The Biden administration is expected to propose giving the IRS $80 billion and granting the agency more power to track down tax evasion by high-income individuals and corporations, according to the New York Times, citing 'two people familiar with the plan.' The proposed funding would be an increase of two-thirds over the agency's entire budget for for past decade.
The 10-year proposal would also include new disclosure requirements for small business owners not organized as corporations, as well as other wealthy people who could be hiding income from the IRS. Those using so-called pass-through corporations (such as the one the Bidens used to funnel $13 million through tax loopholes), as well as people holding wealth in 'opaque structures,' would be subject to new reporting requirements.
The additional money and enforcement power will accompany new disclosure requirements for people who own businesses that are not organized as corporations and for other wealthy people who could be hiding income from the government.

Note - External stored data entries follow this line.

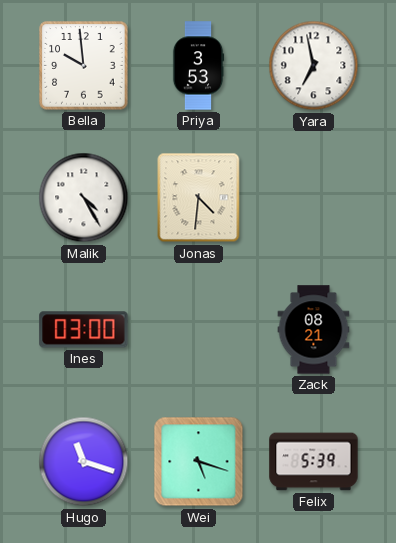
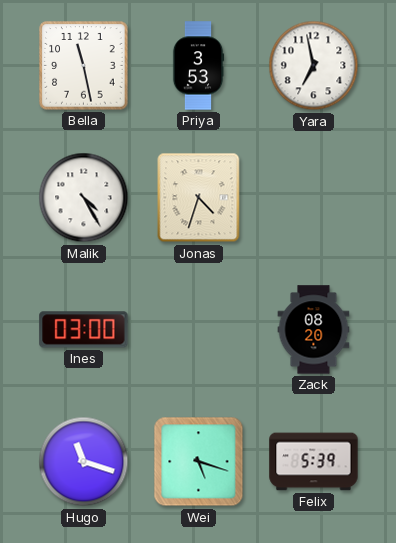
Bella: 9:59 -> 11:28
Jonas: 4:31 -> 4:33
Zack: 08:21 -> 08:20
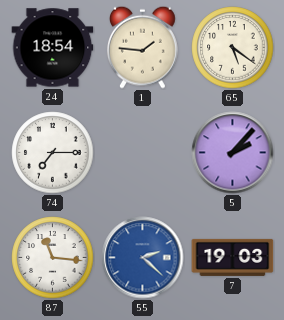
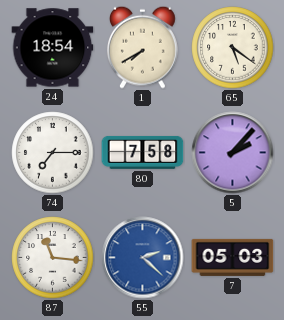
1: 1:46 -> 7:40
80: none -> 7:58
7: 19:03 -> 05:03
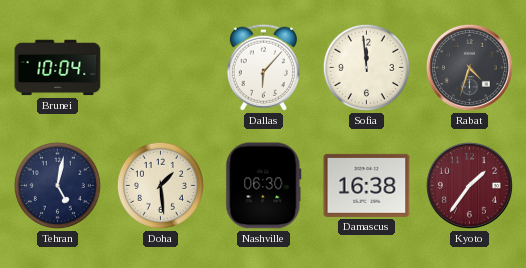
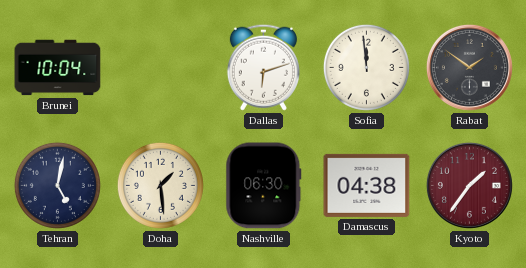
Dallas: 6:07 -> 6:12
Rabat: 4:33 -> 1:51
Damascus: 16:38 -> 04:38
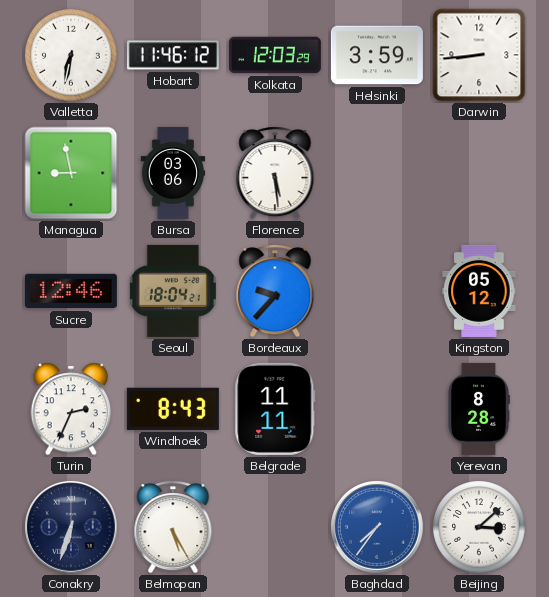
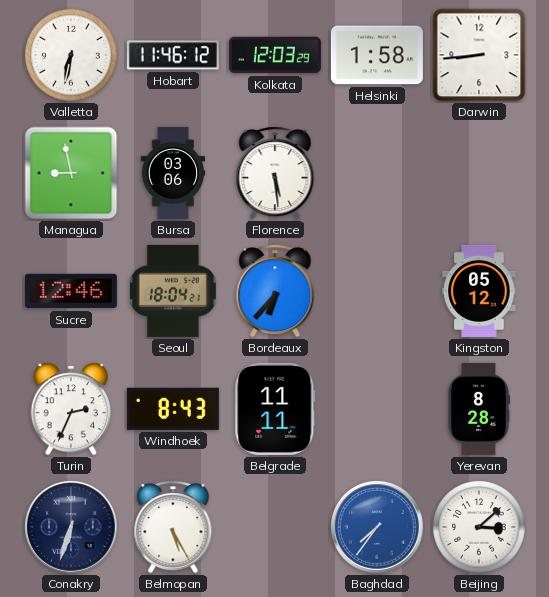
Helsinki: 3:59 -> 1:58
Bordeaux: 9:37 -> 6:37
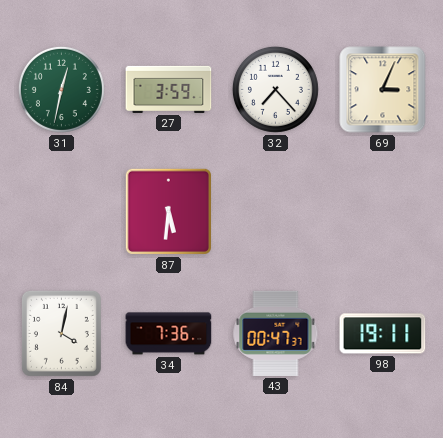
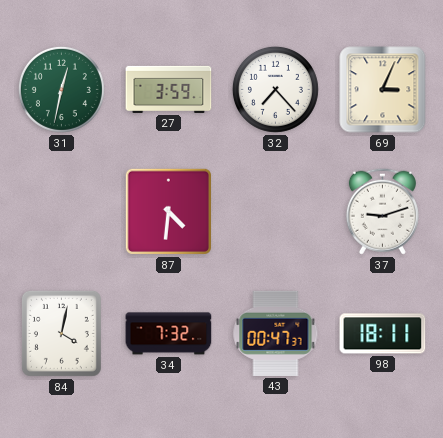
87: 5:31 -> 4:31
37: none -> 9:12
34: 7:36 -> 7:32
98: 19:11 -> 18:11
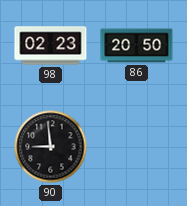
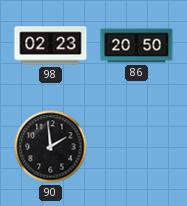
90: 8:59 -> 1:59
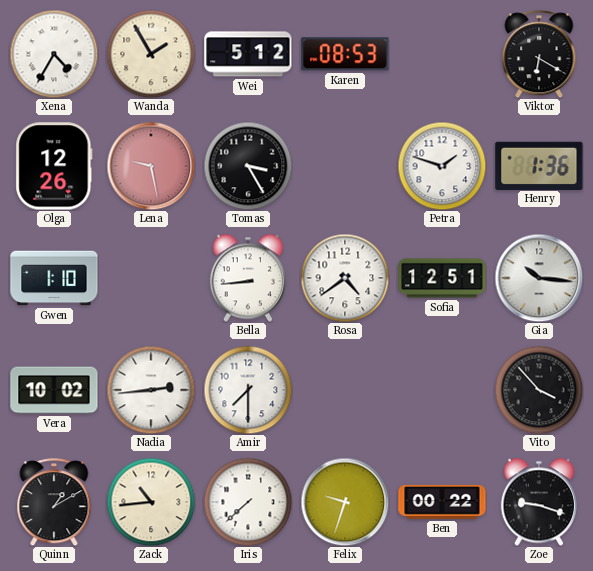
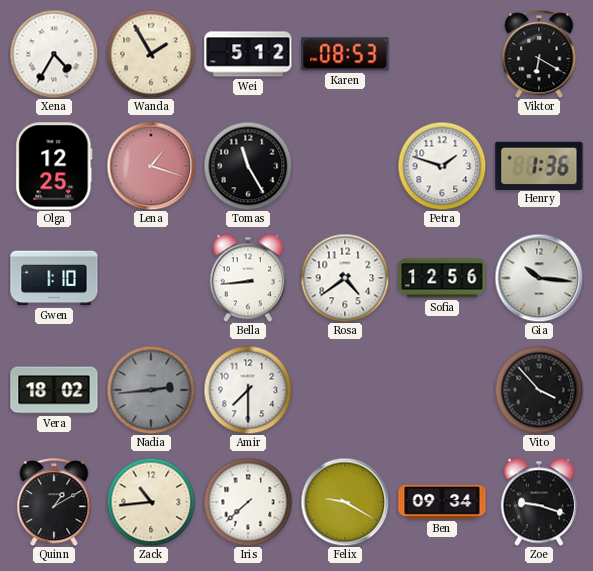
Olga: 12:26 -> 12:25
Lena: 9:28 -> 1:18
Tomas: 3:25 -> 11:25
Sofia: 12:51 -> 12:56
Vera: 10:02 -> 18:02
Nadia dial: white -> grey
Felix: 9:33 -> 9:20
Ben: 00:22 -> 09:34
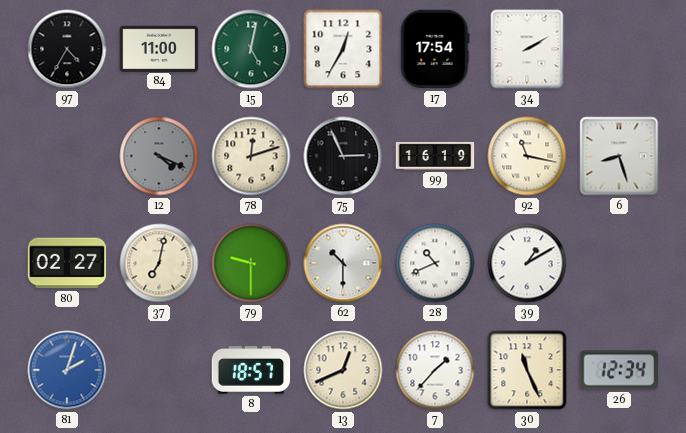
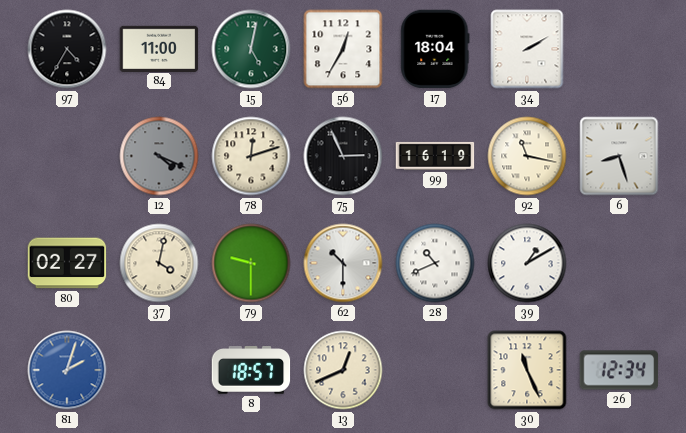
17: 17:54 -> 18:04
37: 7:02 -> 4:02
7: 1:37 -> none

The Biden administration will portray those efforts — coupled with new taxes it is proposing on corporations and the rich — as a way to level the tax playing field between typical American workers and very high-earners who employ sophisticated efforts to minimize or avoid taxation. -New York Times
According to the report, some $700 billion in tax revenues recovered over 10 years by the beefed-up IRS will help pay for Biden's next stimulus injection - dubbed the "American Families Plan" - which is expected to cost at least $1.5 trillion. It will follow Biden's $2.3 trillion infrastructure package, which follows some $5.3 trillion already passed for pandemic relief (Ethereum hit all-time highs today, coincidentally).
The new plan would include universal prekindergrten, a paid federal leave program, and childcare affordability measures - as well as free community college for all.
Biden also plans to pay for his printing bonanza by raising the top marginal income tax rate for wealthy Americans to 39.6% from 37%, and wants to raise capital gains tax rates for those earning over $1 million per year - including income received through stock dividends.
The Biden administration is likely to portray the $780 billion recovered over 10-years as a conservative estimates - as it only includes money directly collected through enhanced tax audits and additional reporting requirements - and doesn't count people or businesses who choose to pay more taxes after previously avoiding them.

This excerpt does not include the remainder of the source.